Icariin, a flavonoid with anti-cancer effects, alleviated paclitaxel-induced neuropathic pain in a SIRT1-dependent manner

Background: One of the most common side effects of paclitaxel was dosage-dependently painful neuropathy. Various reports indicated that spinal neuroinflammation was involved in paclitaxel-induced neuropathic pain. This study investigated the effect of icariin on paclitaxel-induced neuroinflammation and peripheral neuropathy in rats. Methods: Two parts were included in this study. In part one, the effect of icariin on paclitaxel-induced neuropathic pain was investigated. Mechanical thresholds were measured as primary outcomes. Production of proinflammatory factors (tumor necrosis factor-a, interleukin-1 beta, and interleukin-6), activation of nuclear factor-kappa B (NF-kappa B(p65)) signal, and activation of astrocytes were detected as secondary outcomes. Spinal Sirtuin 1 (SIRT1) expression, H4 acetylation, and NAD(+) content were measured to investigate the effect of icariin on spinal SIRT1 signal pathway.
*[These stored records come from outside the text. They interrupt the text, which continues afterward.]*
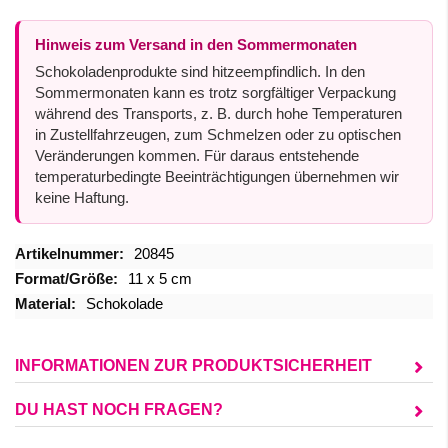
Hinweis zum Versand in den Sommermonaten
Schokoladenprodukte sind hitzeempfindlich. In den
Sommermonaten kann es trotz sorgfältiger Verpackung
während des Transports, z. B. durch hohe Temperaturen
in Zustellfahrzeugen, zum Schmelzen oder zu optischen
Veränderungen kommen. Für daraus entstehende
temperaturbedingte Beeinträchtigungen übernehmen wir
keine Haftung.
Mehr
20845
Informationen
11 x 5 cm
Schokolade
INFORMATIONEN ZUR PRODUKTSICHERHEIT
DU HAST NOCH FRAGEN?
In part two, the role of SIRT1 signal on icariin-induced effect in rats was investigated, and EX527, a SIRT1 inhibitor, was employed. Results: The results showed paclitaxel treatment induced significant decrease in mechanical thresholds. Paclitaxel treatment also induced NF-kappa B(p65) activation and upregulation of proinflammatory factors (TNF-alpha, IL-1 beta, and IL-6). Paclitaxel also induced astrocyte activation in the spinal cord. However, 100mg/kg icariin treatment significantly alleviated paclitaxel-induced mechanical allodynia and spinal neuroinflammation. Furthermore, icariin treatment dosage-dependently reversed paclitaxel-induced SIRT1 downregulation and H4 acetylation. EX527, a selective SIRT1 inhibitor, completely reversed icariin-induced anti-neuroinflammation and anti-allodynia effects in paclitaxel-induced neuropathic pain rats. Conclusions: This meant that spinal SIRT1 activation was involved in icariin-induced effects in paclitaxel-induced neuropathic pain rats. Icariin could be a potential agent for the treatment of paclitaxel-induced neuropathic pain.